*RECORDS SHOWN:*
- - -
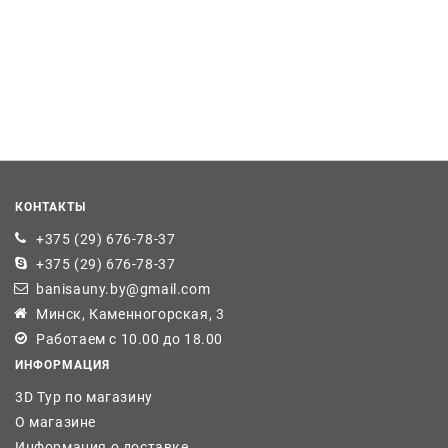
КОНТАКТЫ
+375 (29) 676-78-37
+375 (29) 676-78-37
banisauny.by@gmail.com
Минск, Каменногорская, 3
Работаем с 10.00 до 18.00
ИНФОРМАЦИЯ
3D Тур по магазину
О магазине
Информация о доставке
- - -
*WORK ORDER:* The answer must be the lines from the one containing "Работаем с 10.00 до 18.00" through the last line of the records, copied exactly, with nothing else.

*EXERCISE OUTPUT:*
Работаем с 10.00 до 18.00
ИНФОРМАЦИЯ
3D Тур по магазину
О магазине
Информация о доставке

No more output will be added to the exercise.